En ese instante entró mi padre. Vi la tristeza profundamente grabada en
sus facciones, pero intentó darme la bienvenida cordialmente y, después de
intercambiar tristes saludos, habría hablado de cualquier otra cosa que no
fuera nuestra tragedia, si no hubiera exclamado Ernest:
—¡Dios bendito, papá! Victor dice que sabe quién asesinó al pobre William…
—Nosotros también, desgraciadamente —contestó mi padre—; y, desde
luego, habría preferido no saberlo en vez de descubrir tanta depravación e
ingratitud en una persona a la que tenía en gran estima.

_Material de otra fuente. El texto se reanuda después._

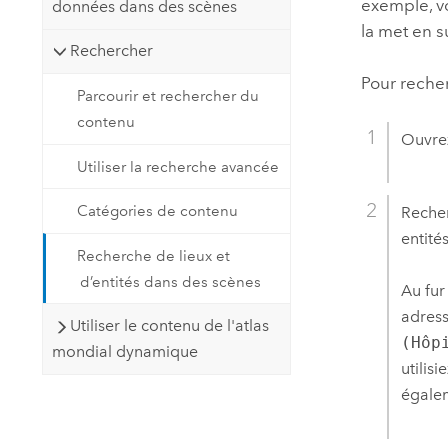
exemple, vo
données dans des scènes
la met en s
Rechercher
Pour reche
Parcourir et rechercher du
contenu
Ouvr
Utiliser la recherche avancée
Catégories de contenu
Recher
entité
Recherche de lieux et
d’entités dans des scènes
Au fur
adress
Utiliser le contenu de l'atlas
(Hôp
mondial dynamique
utilisi
égalem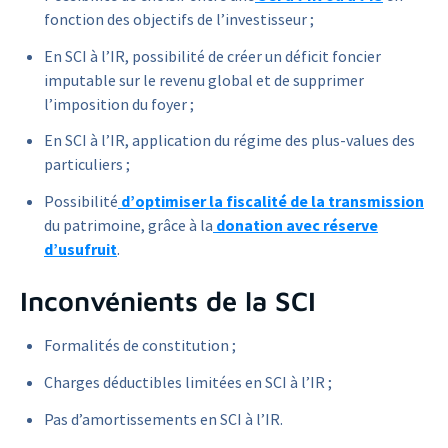
fonction des objectifs de l’investisseur ;
En SCI à l’IR, possibilité de créer un déficit foncier
imputable sur le revenu global et de supprimer
l’imposition du foyer ;
En SCI à l’IR, application du régime des plus-values des
particuliers ;
Possibilité
d’optimiser la fiscalité de la transmission
du patrimoine, grâce à la
donation avec réserve
d’usufruit
.
Inconvénients de la SCI
Formalités de constitution ;
Charges déductibles limitées en SCI à l’IR ;
Pas d’amortissements en SCI à l’IR.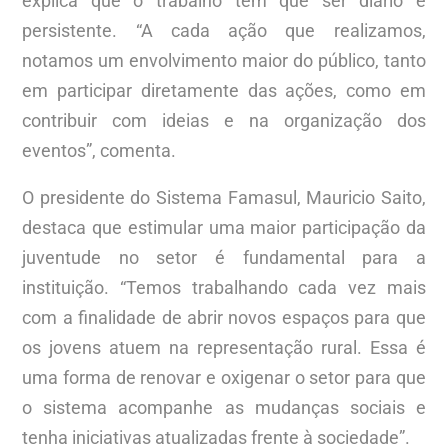
explica que o trabalho tem que ser diário e
persistente. “A cada ação que realizamos,
notamos um envolvimento maior do público, tanto
em participar diretamente das ações, como em
contribuir com ideias e na organização dos
eventos”, comenta.
O presidente do Sistema Famasul, Mauricio Saito,
destaca que estimular uma maior participação da
juventude no setor é fundamental para a
instituição. “Temos trabalhando cada vez mais
com a finalidade de abrir novos espaços para que
os jovens atuem na representação rural. Essa é
uma forma de renovar e oxigenar o setor para que
o sistema acompanhe as mudanças sociais e
tenha iniciativas atualizadas frente à sociedade”.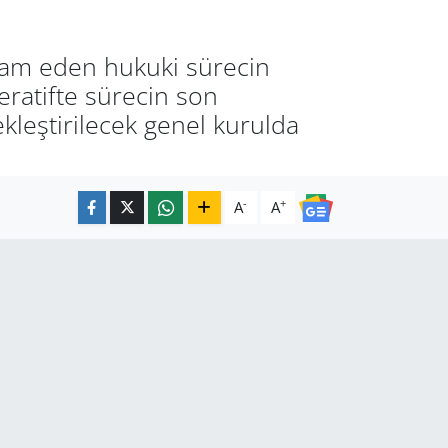
evam eden hukuki sürecin
eratifte sürecin son
kleştirilecek genel kurulda
-
+
A
A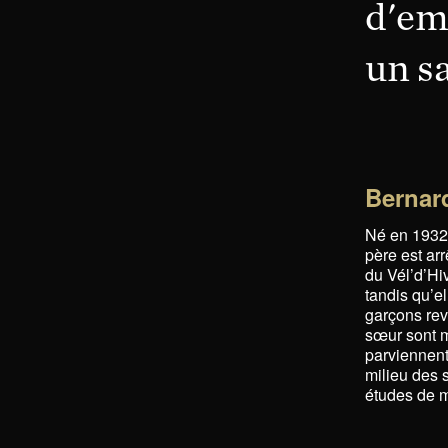
d'em
un s
Bernar
Né en 1932 
père est arr
du Vél’d’Hiv
tandis qu’e
garçons revi
sœur sont mo
parviennent 
milieu des s
études de m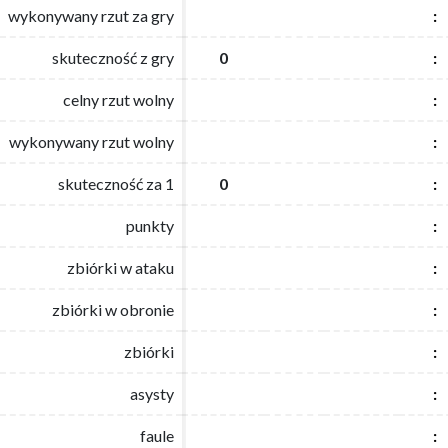
wykonywany rzut za gry
wykonywany rzut za gry
:
:
skuteczność z gry
skuteczność z gry
0
0
:
:
celny rzut wolny
celny rzut wolny
:
:
wykonywany rzut wolny
wykonywany rzut wolny
:
:
skuteczność za 1
skuteczność za 1
0
0
:
:
punkty
punkty
:
:
zbiórki w ataku
zbiórki w ataku
:
:
zbiórki w obronie
zbiórki w obronie
:
:
zbiórki
zbiórki
:
:
asysty
asysty
:
:
faule
faule
:
: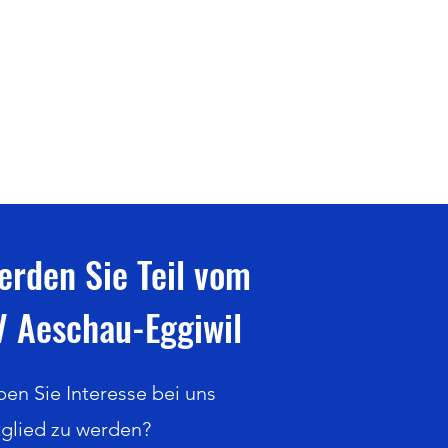
erden Sie Teil vom
V Aeschau-Eggiwil
en Sie Interesse bei uns
glied zu werden?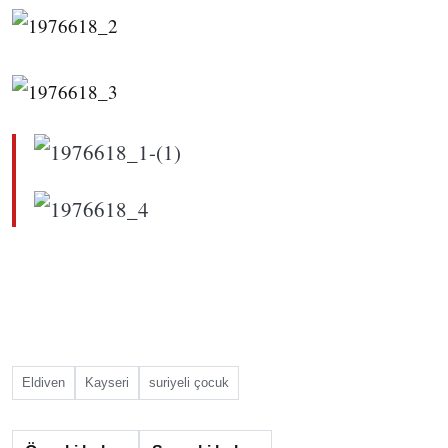
Eldiven
Kayseri
suriyeli çocuk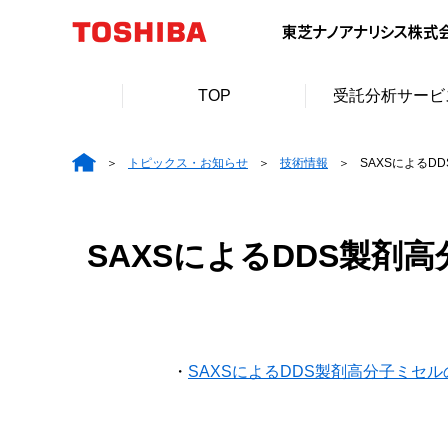
TOP
受託分析サービ
トピックス・お知らせ
技術情報
SAXSによるD
SAXSによるDDS製剤
・
SAXSによるDDS製剤高分子ミセ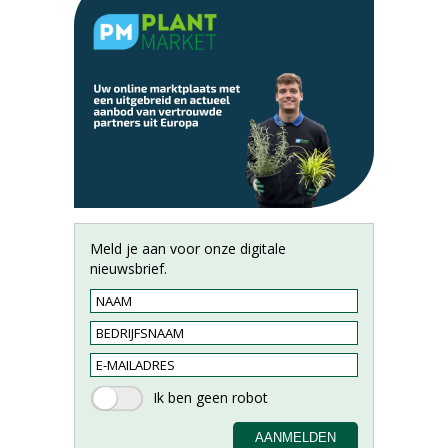
Meld je aan voor onze digitale
nieuwsbrief.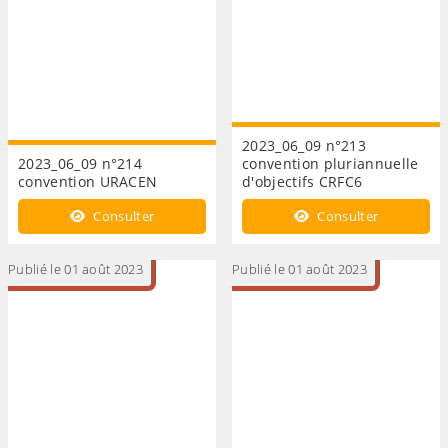
2023_06_09 n°213
2023_06_09 n°214
convention pluriannuelle
convention URACEN
d'objectifs CRFC6
Consulter
Consulter
Publié le 01 août 2023
Publié le 01 août 2023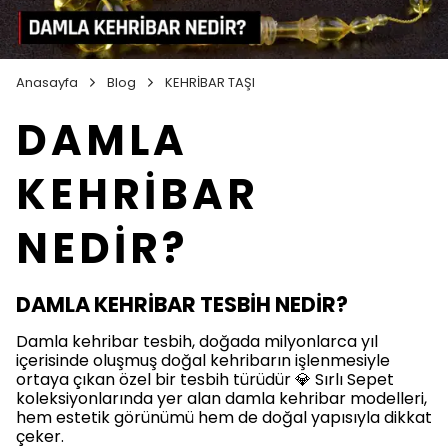
Anasayfa
Blog
KEHRİBAR TAŞI
DAMLA
KEHRİBAR
NEDİR?
DAMLA KEHRİBAR TESBİH NEDİR?
Damla kehribar tesbih, doğada milyonlarca yıl
içerisinde oluşmuş doğal kehribarın işlenmesiyle
ortaya çıkan özel bir tesbih türüdür 💎 Sırlı Sepet
koleksiyonlarında yer alan damla kehribar modelleri,
hem estetik görünümü hem de doğal yapısıyla dikkat
çeker.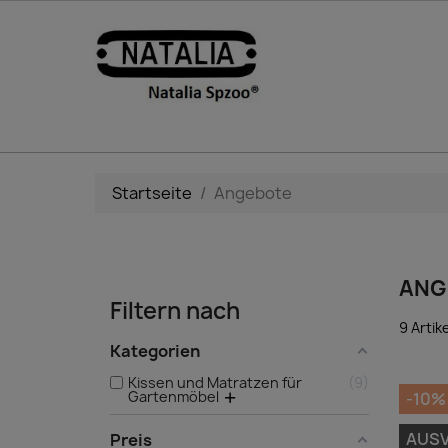
Startseite
Angebote
ANG
Filtern nach
9 Artik
Kategorien
Kissen und Matratzen für
9
Gartenmöbel
-10%
AUS
Preis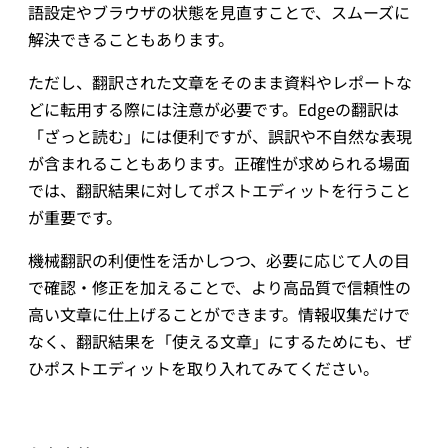
語設定やブラウザの状態を見直すことで、スムーズに
解決できることもあります。
ただし、翻訳された文章をそのまま資料やレポートな
どに転用する際には注意が必要です。Edgeの翻訳は
「ざっと読む」には便利ですが、誤訳や不自然な表現
が含まれることもあります。正確性が求められる場面
では、翻訳結果に対してポストエディットを行うこと
が重要です。
機械翻訳の利便性を活かしつつ、必要に応じて人の目
で確認・修正を加えることで、より高品質で信頼性の
高い文章に仕上げることができます。情報収集だけで
なく、翻訳結果を「使える文章」にするためにも、ぜ
ひポストエディットを取り入れてみてください。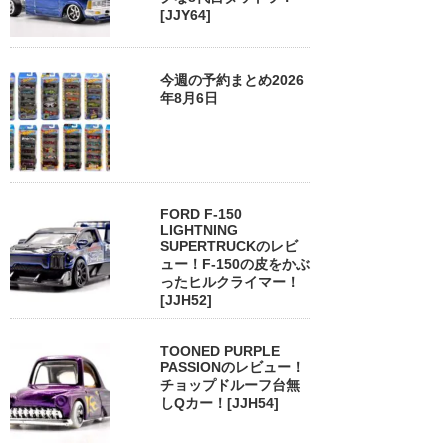
[JJY64]
今週の予約まとめ2026
年8月6日
FORD F-150
LIGHTNING
SUPERTRUCKのレビ
ュー！F-150の皮をかぶ
ったヒルクライマー！
[JJH52]
TOONED PURPLE
PASSIONのレビュー！
チョップドルーフ台無
しQカー！[JJH54]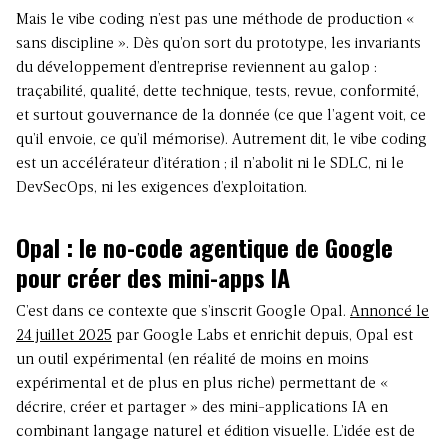
Mais le vibe coding n’est pas une méthode de production «
sans discipline ». Dès qu’on sort du prototype, les invariants
du développement d’entreprise reviennent au galop :
traçabilité, qualité, dette technique, tests, revue, conformité,
et surtout gouvernance de la donnée (ce que l’agent voit, ce
qu’il envoie, ce qu’il mémorise). Autrement dit, le vibe coding
est un accélérateur d’itération ; il n’abolit ni le SDLC, ni le
DevSecOps, ni les exigences d’exploitation.
Opal : le no-code agentique de Google
pour créer des mini-apps IA
C’est dans ce contexte que s’inscrit Google Opal.
Annoncé le
24 juillet 2025
par Google Labs et enrichit depuis, Opal est
un outil expérimental (en réalité de moins en moins
expérimental et de plus en plus riche) permettant de «
décrire, créer et partager » des mini-applications IA en
combinant langage naturel et édition visuelle. L’idée est de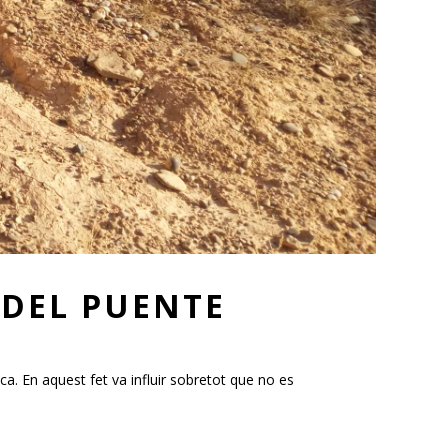
 DEL PUENTE
ica. En aquest fet va influir sobretot que no es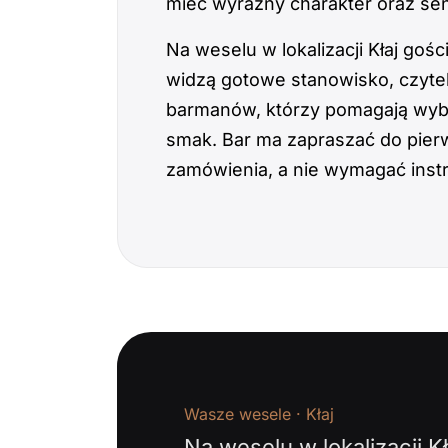
mieć wyraźny charakter oraz sens
Na weselu w lokalizacji Kłaj goś
widzą gotowe stanowisko, czytel
barmanów, którzy pomagają wyb
smak. Bar ma zapraszać do pie
zamówienia, a nie wymagać instr
Wasze wesele · Kłaj
Na weselu w lokalizacji K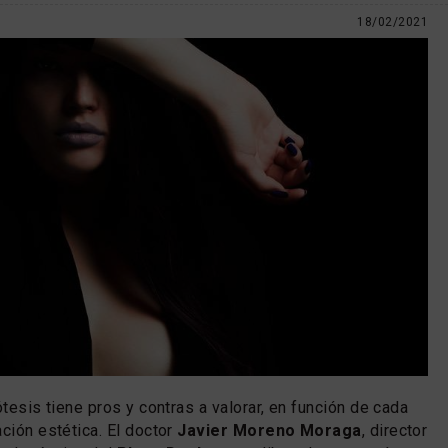
18/02/2021
ótesis tiene pros y contras a valorar, en función de cada
ación estética. El doctor
Javier Moreno Moraga
, director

—Querido padre —exclamé—, estáis equivocados. ¡Justine es inocente…!
—Si lo es —replicó mi padre—, que Dios impida que la condenen como
culpable. Hoy la juzgarán, y espero, espero sinceramente, que la absuelvan.
Aquellas palabras me tranquilizaron. Estaba firmemente convencido en
mi interior de que Justine, es más, de que ningún ser humano era culpable
de aquel crimen. Así pues, no temía que pudiera aportarse ninguna prueba
circunstancial con la suficiente fuerza como para inculparla; y con esta seguridad,
me tranquilicé, esperando el juicio con inquietud pero sin augurar un mal resultado.